Ethics Reform In Albany: A Matter Of Conviction

The felony conviction of former Assembly Speaker Sheldon Silver is a stunning reminder that legislative corruption has deeply pervaded the roots of New York’s government. Corruption in any form is unacceptable, but it’s especially troubling when those in a position of power take advantage of the constituents and legislators who put them there.
What Sheldon Silver did is a disgrace, a stain on the institution of government, and diminishes the efforts of lawmakers who serve constituents with integrity. The fact that he is eligible to receive a pension funded by your hard-earned tax money is equally disgusting.

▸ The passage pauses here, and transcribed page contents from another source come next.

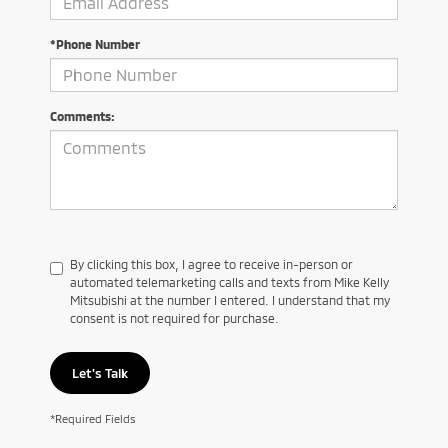
*Phone Number
Comments:
By clicking this box, I agree to receive in-person or
automated telemarketing calls and texts from Mike Kelly
Mitsubishi at the number I entered. I understand that my
consent is not required for purchase.
Let's Talk
*Required Fields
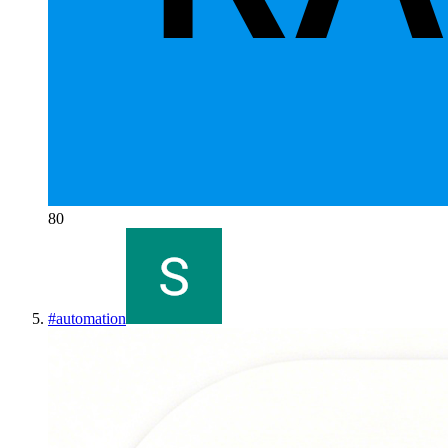
80
#
automation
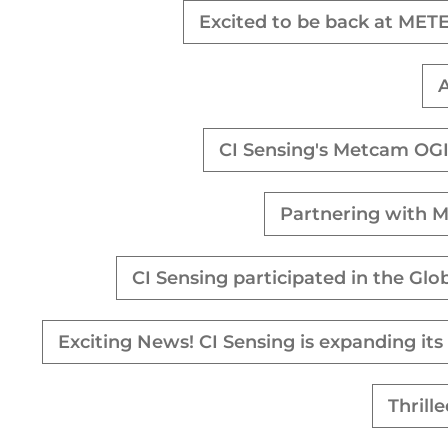
Excited to be back at MET
A
CI Sensing's Metcam OGI
Partnering with M
CI Sensing participated in the Gl
Exciting News! CI Sensing is expanding it
Thrill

The aftermath of the jury’s verdict produced calls for ethics reform from nearly every corner of Albany. Even Mr. Silver’s Majority conference colleagues, who firmly supported him despite knowing he was the subject of a federal investigation, expressed the need for anti-corruption reforms. However, when Democrats promise reform, believe it when you see it.
The Assembly Democrats have talked the talk of reform, but failed miserably to walk the walk. Time after time they have blocked meaningful reform measures put forward by Republicans. From pension forfeitures, to term limits, to greater transparency in how the Assembly conducts business, Democrats have refused to consider reform bills or simply vote against them in committee.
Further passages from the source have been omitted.